══ Extracted entries

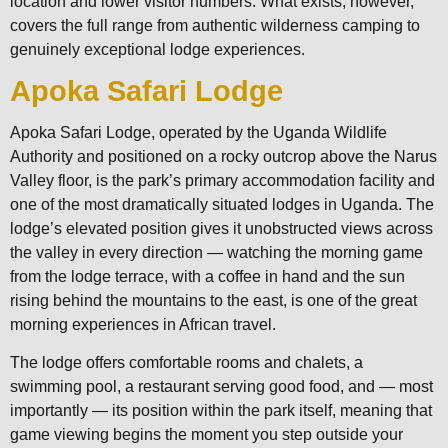
location and lower visitor numbers. What exists, however,
covers the full range from authentic wilderness camping to
genuinely exceptional lodge experiences.
Apoka Safari Lodge
Apoka Safari Lodge, operated by the Uganda Wildlife
Authority and positioned on a rocky outcrop above the Narus
Valley floor, is the park’s primary accommodation facility and
one of the most dramatically situated lodges in Uganda. The
lodge’s elevated position gives it unobstructed views across
the valley in every direction — watching the morning game
from the lodge terrace, with a coffee in hand and the sun
rising behind the mountains to the east, is one of the great
morning experiences in African travel.
The lodge offers comfortable rooms and chalets, a
swimming pool, a restaurant serving good food, and — most
importantly — its position within the park itself, meaning that
game viewing begins the moment you step outside your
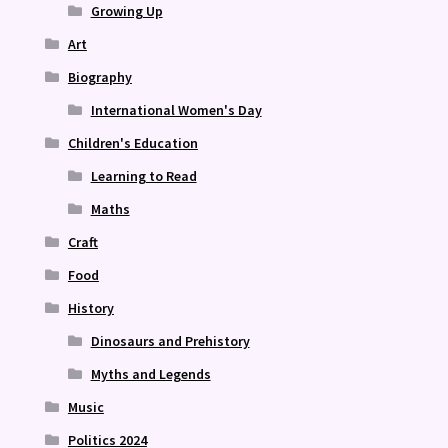
Growing Up
Art
Biography
International Women's Day
Children's Education
Learning to Read
Maths
Craft
Food
History
Dinosaurs and Prehistory
Myths and Legends
Music
Politics 2024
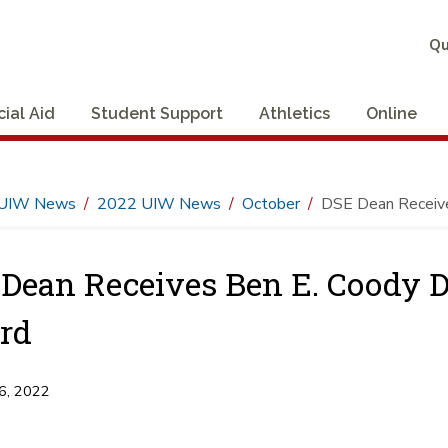
Qu
cial Aid
Student Support
Athletics
Online
UIW News
2022 UIW News
October
DSE Dean Receive
Dean Receives Ben E. Coody D
rd
6, 2022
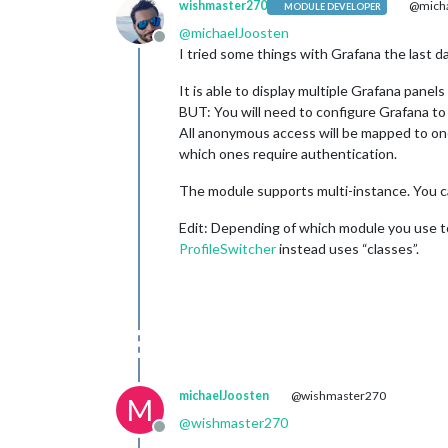
wishmaster270
@micha
MODULE DEVELOPER
@
michaelJoosten
Offline
I tried some things with Grafana the last 
It is able to display multiple Grafana panel
BUT: You will need to configure Grafana to
All anonymous access will be mapped to one
which ones require authentication.
The module supports multi-instance. You can
Edit: Depending of which module you use t
ProfileSwitcher
instead uses “classes”.
michaelJoosten
@wishmaster270
M
@
wishmaster270
Offline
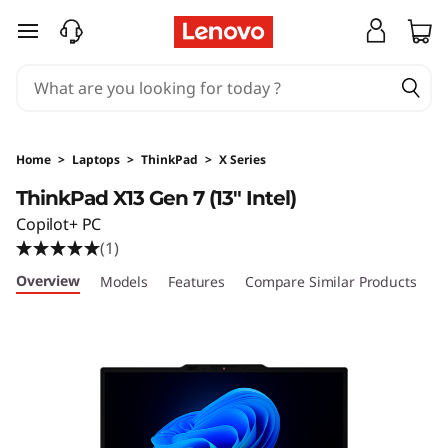
T
skip to main content
h
i
n
Home
>
Laptops
>
ThinkPad
>
X Series
k
ThinkPad X13 Gen 7 (13" Intel)
Copilot+ PC
P
(1)
a
Overview
Models
Features
Compare Similar Products
R
d
X
1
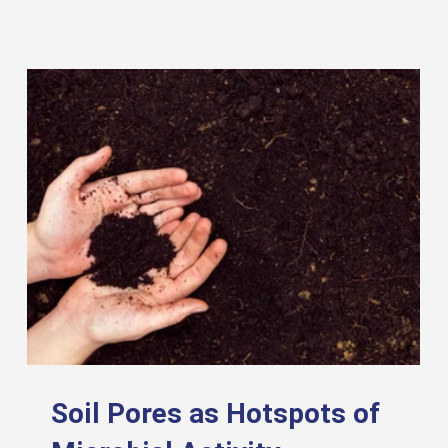
Soil Pores as Hotspots of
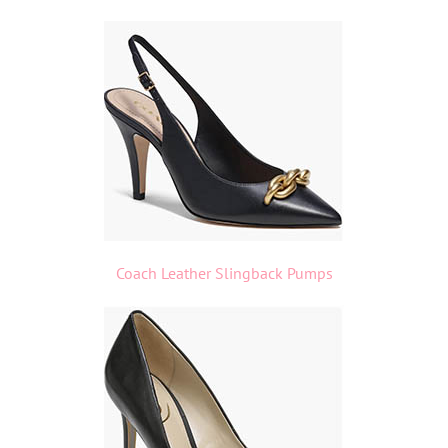
Coach Leather Slingback Pumps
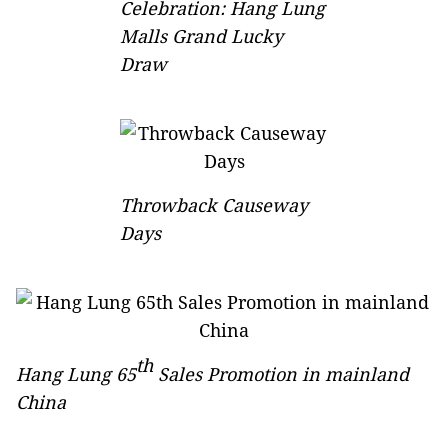
Celebration: Hang Lung
Malls Grand Lucky
Draw
Throwback Causeway
Days
th
Hang Lung 65
Sales Promotion in mainland
China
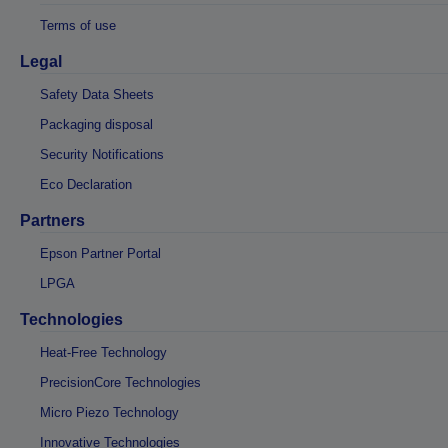
Terms of use
Legal
Safety Data Sheets
Packaging disposal
Security Notifications
Eco Declaration
Partners
Epson Partner Portal
LPGA
Technologies
Heat-Free Technology
PrecisionCore Technologies
Micro Piezo Technology
Innovative Technologies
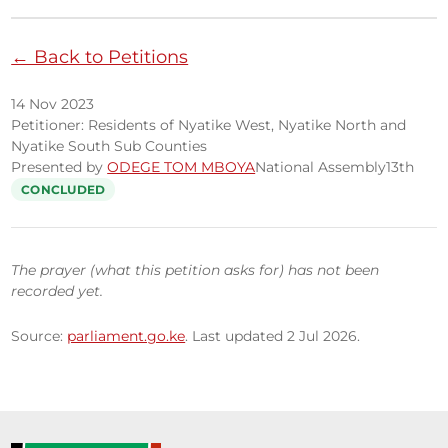
← Back to Petitions
14 Nov 2023
Petitioner: Residents of Nyatike West, Nyatike North and
Nyatike South Sub Counties
Presented by
ODEGE TOM MBOYA
National Assembly
13th
CONCLUDED
The prayer (what this petition asks for) has not been
recorded yet.
Source:
parliament.go.ke
. Last updated 2 Jul 2026.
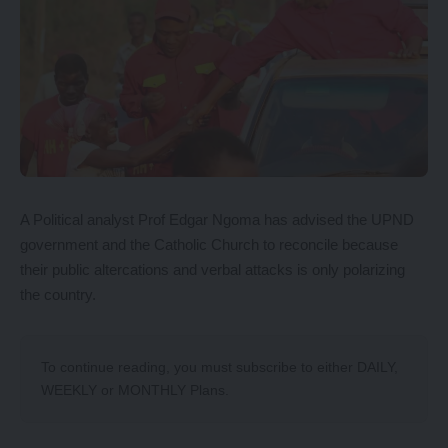
A Political analyst Prof Edgar Ngoma has advised the UPND
government and the Catholic Church to reconcile because
their public altercations and verbal attacks is only polarizing
the country.
To continue reading, you must subscribe to either
DAILY
,
WEEKLY
or
MONTHLY
Plans.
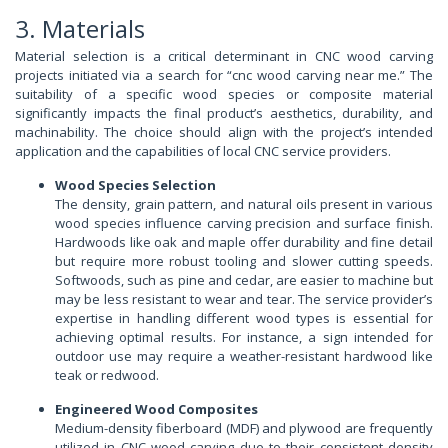
3. Materials
Material selection is a critical determinant in CNC wood carving
projects initiated via a search for “cnc wood carving near me.” The
suitability of a specific wood species or composite material
significantly impacts the final product’s aesthetics, durability, and
machinability. The choice should align with the project’s intended
application and the capabilities of local CNC service providers.
Wood Species Selection
The density, grain pattern, and natural oils present in various
wood species influence carving precision and surface finish.
Hardwoods like oak and maple offer durability and fine detail
but require more robust tooling and slower cutting speeds.
Softwoods, such as pine and cedar, are easier to machine but
may be less resistant to wear and tear. The service provider’s
expertise in handling different wood types is essential for
achieving optimal results. For instance, a sign intended for
outdoor use may require a weather-resistant hardwood like
teak or redwood.
Engineered Wood Composites
Medium-density fiberboard (MDF) and plywood are frequently
utilized in CNC wood carving due to their consistent density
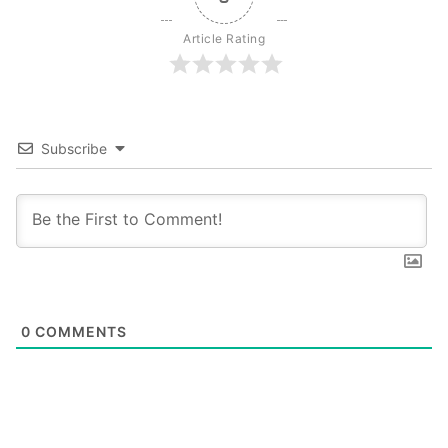
Article Rating
Subscribe
0
COMMENTS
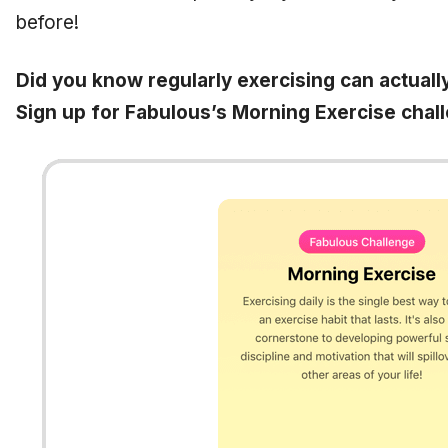
before!
Did you know regularly exercising can actuall
Sign up for Fabulous’s Morning Exercise chal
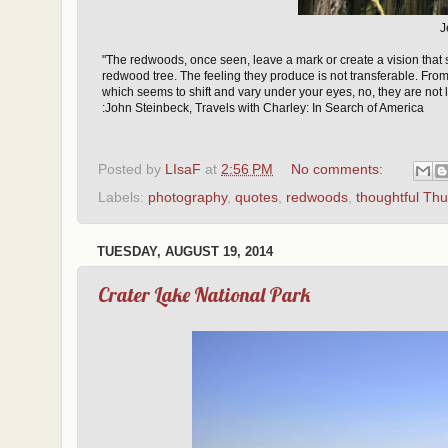
J
"The redwoods, once seen, leave a mark or create a vision that
redwood tree. The feeling they produce is not transferable. From
which seems to shift and vary under your eyes, no, they are not
:John Steinbeck, Travels with Charley: In Search of America
Posted by
LIsaF
at
2:56 PM
No comments:
Labels:
photography
,
quotes
,
redwoods
,
thoughtful Th
TUESDAY, AUGUST 19, 2014
Crater Lake National Park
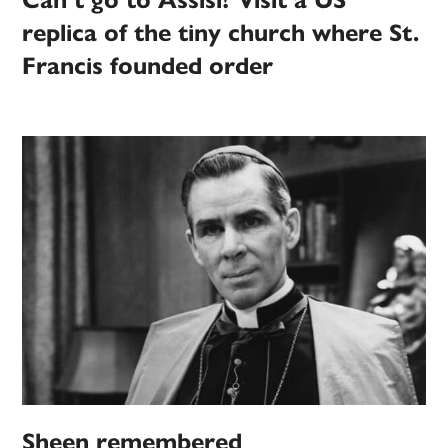
Can’t go to Assisi? Visit a US
replica of the tiny church where St.
Francis founded order
Sheen remembered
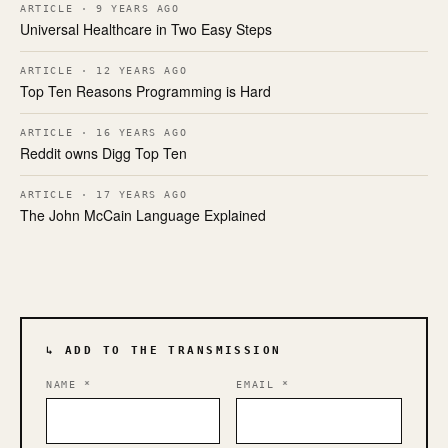
ARTICLE · 9 YEARS AGO
Universal Healthcare in Two Easy Steps
ARTICLE · 12 YEARS AGO
Top Ten Reasons Programming is Hard
ARTICLE · 16 YEARS AGO
Reddit owns Digg Top Ten
ARTICLE · 17 YEARS AGO
The John McCain Language Explained
↳ ADD TO THE TRANSMISSION
NAME
*
EMAIL
*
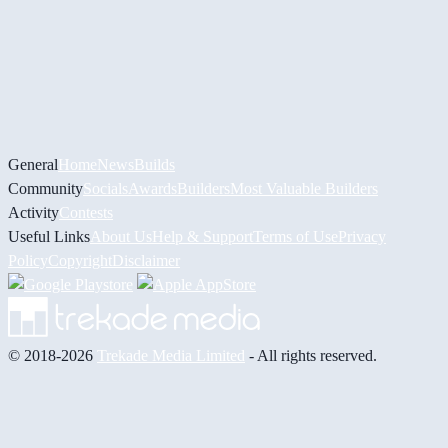
General
Home
News
Builds
Community
Socials
Awards
Builders
Most Valuable Builders
Activity
Contests
Useful Links
About Us
Help & Support
Terms of Use
Privacy
Policy
Copyright
Disclaimer
© 2018-2026
Trekade Media Limited
- All rights reserved.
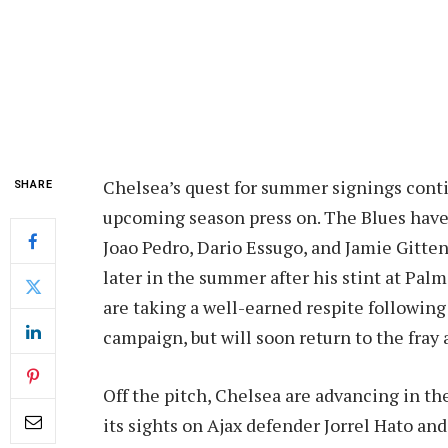
Chelsea’s quest for summer signings conti
SHARE
upcoming season press on. The Blues have 
Joao Pedro, Dario Essugo, and Jamie Gitten
later in the summer after his stint at Pal
are taking a well-earned respite following
campaign, but will soon return to the fray
Off the pitch, Chelsea are advancing in the
its sights on Ajax defender Jorrel Hato an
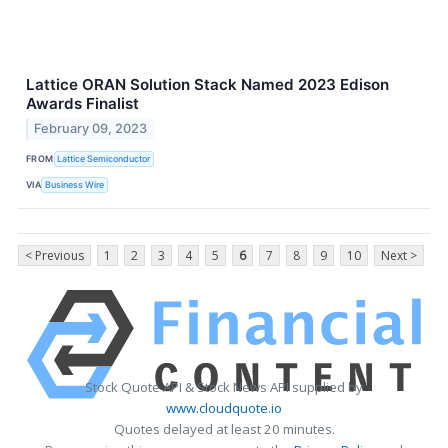
Lattice ORAN Solution Stack Named 2023 Edison
Awards Finalist
February 09, 2023
FROM
Lattice Semiconductor
VIA
Business Wire
< Previous
1
2
3
4
5
6
7
8
9
10
Next >
Stock Quote API & Stock News API supplied by
www.cloudquote.io
Quotes delayed at least 20 minutes.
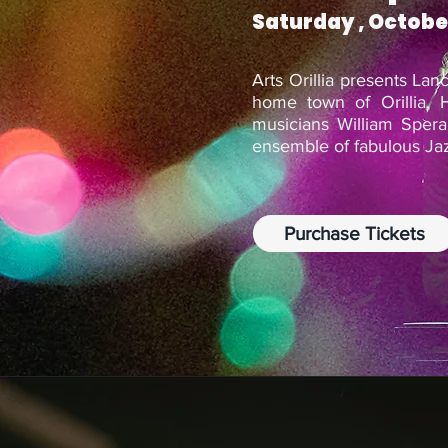
Saturday , Octobe
Arts Orillia presents La
home town of Orillia. H
musicians William Sper
ensemble of fabulous Ja
Purchase Tickets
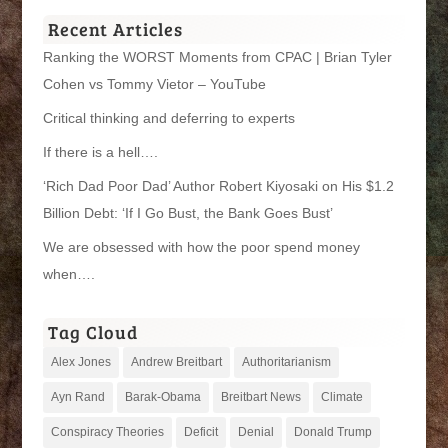
Recent Articles
Ranking the WORST Moments from CPAC | Brian Tyler
Cohen vs Tommy Vietor – YouTube
Critical thinking and deferring to experts
If there is a hell….
‘Rich Dad Poor Dad’ Author Robert Kiyosaki on His $1.2
Billion Debt: ‘If I Go Bust, the Bank Goes Bust’
We are obsessed with how the poor spend money
when….
Tag Cloud
Alex Jones
Andrew Breitbart
Authoritarianism
Ayn Rand
Barak-Obama
Breitbart News
Climate
Conspiracy Theories
Deficit
Denial
Donald Trump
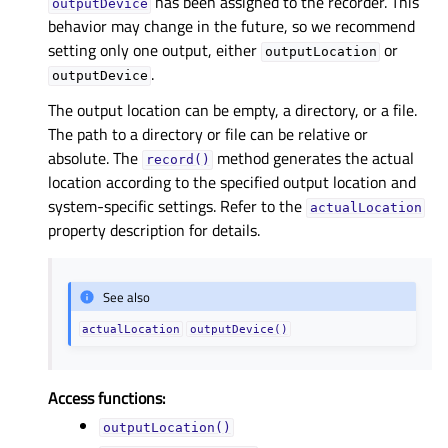
has been assigned to the recorder. This
outputDevice
behavior may change in the future, so we recommend
setting only one output, either
or
outputLocation
.
outputDevice
The output location can be empty, a directory, or a file.
The path to a directory or file can be relative or
absolute. The
method generates the actual
record()
location according to the specified output location and
system-specific settings. Refer to the
actualLocation
property description for details.
See also
actualLocation
outputDevice()
Access functions:
outputLocation()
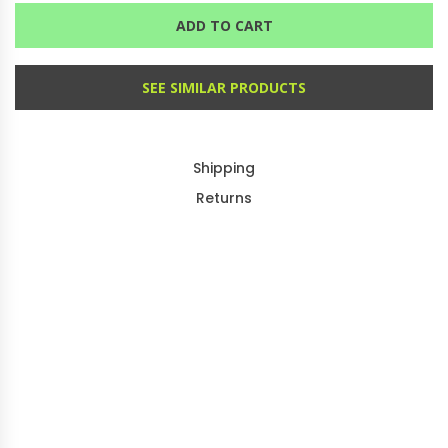
ADD TO CART
SEE SIMILAR PRODUCTS
Shipping
Returns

════

= What you are asked to do =
Wherever the string "durability" turns up in the material, copy the whole line.

= Task solution =
significantly impacts the final product’s aesthetics, durability, and
Hardwoods like oak and maple offer durability and fine detail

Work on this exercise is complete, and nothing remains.